Although we’ve had somewhat decent rainfall this year in Minnesota, fresh water is a valuable resource that really needs to be conserved. We have only one rain barrel and we haven’t always used it well. We want a multi-barrel system with a pump but we’re not there yet. Even the multi-headed sprinkler system I set up hasn’t been working properly. Next year I’m going try the newest low-tech watering trick every garden website is showing – plastic pop bottles planted upside down near voracious plants like tomatoes.
We eat something from the garden almost every day, but I’m also learning to process vegetables for winter. I’m most familiar with water-bath canning. I can tomatoes, sauce and pickles – things with high amounts of acid. It takes quite a lot of water to wash the vegetables and to fill the canning pot. And it takes a fair amount of natural gas to heat all that water. If I’m going to be canning two days in a row, I save the water in the canning pot, but I have a very small and inefficient kitchen. I can’t keep a huge pot of water sitting around. If it’s not going to be used soon, we “water” the compost bin (compost breaks down faster when it’s got the right amount of moisture) or the veggies with it.

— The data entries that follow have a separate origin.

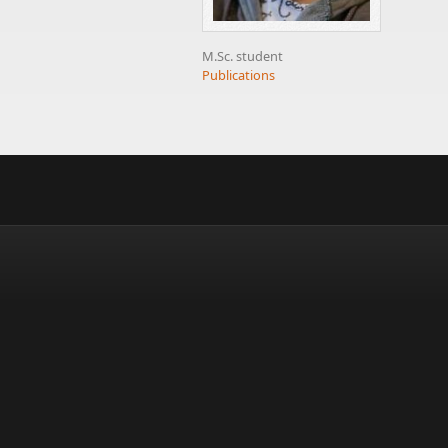
M.Sc. student
Publications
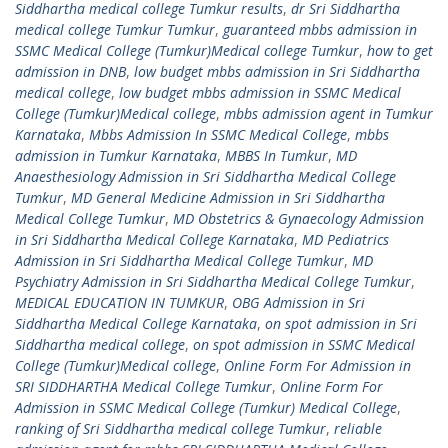
Siddhartha medical college Tumkur results
,
dr Sri Siddhartha
medical college Tumkur Tumkur
,
guaranteed mbbs admission in
SSMC Medical College (Tumkur)Medical college Tumkur
,
how to get
admission in DNB
,
low budget mbbs admission in Sri Siddhartha
medical college
,
low budget mbbs admission in SSMC Medical
College (Tumkur)Medical college
,
mbbs admission agent in Tumkur
Karnataka
,
Mbbs Admission In SSMC Medical College
,
mbbs
admission in Tumkur Karnataka
,
MBBS In Tumkur
,
MD
Anaesthesiology Admission in Sri Siddhartha Medical College
Tumkur
,
MD General Medicine Admission in Sri Siddhartha
Medical College Tumkur
,
MD Obstetrics & Gynaecology Admission
in Sri Siddhartha Medical College Karnataka
,
MD Pediatrics
Admission in Sri Siddhartha Medical College Tumkur
,
MD
Psychiatry Admission in Sri Siddhartha Medical College Tumkur
,
MEDICAL EDUCATION IN TUMKUR
,
OBG Admission in Sri
Siddhartha Medical College Karnataka
,
on spot admission in Sri
Siddhartha medical college
,
on spot admission in SSMC Medical
College (Tumkur)Medical college
,
Online Form For Admission in
SRI SIDDHARTHA Medical College Tumkur
,
Online Form For
Admission in SSMC Medical College (Tumkur) Medical College
,
ranking of Sri Siddhartha medical college Tumkur
,
reliable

In the past month, I’ve been canning with my neighborhood Transition group (Transition Longfellow). As part of our reskilling efforts, we’ve been teaching folks how to pickle veggies and can tomatoes. By doing these projects together in small groups — many people using the same water bath — we save water and natural gas.I recently bought a pressure canner so I can process low-acid foods like beets and green beans and meat. At first I couldn’t understand why people said it was more efficient because a pressure canner takes far more time to process foods. Now that I’ve done my first batches of soup and broth, I understand. The pressure canner uses only a couple of quarts of water – as opposed to many gallons used in the water canner – and once it reaches boiling, I can turn the gas to the very lowest setting. Pressure keeps the heat high.
I’ve got two more food preservation methods to learn: dehydrating and fermenting. I’ve just bought a pickling jar to ferment cucumber pickles and a glazed crock to ferment cabbage for sauerkraut, both from EggPlant Urban Farm Supply. They also have a glazed water-seal pot for pickling, which is locally made. I’m in love with it but it’s too expensive for me.
Ultimately, I need to learn more about methods of food preservation that use fewer, or more easily available resources. I’ve ordered two books on this:
- Preserving Food without Freezing or Canning: Traditional Techniques Using Salt, Oil, Sugar, Alcohol, Vinegar, Drying, Cold Storage, and Lactic Ferment,” by The Gardeners and Farmers of Centre Terre Vivante.
- Independence Days: A Guide to Sustainable Food Storage & Preservation,” by Sharon Astyk.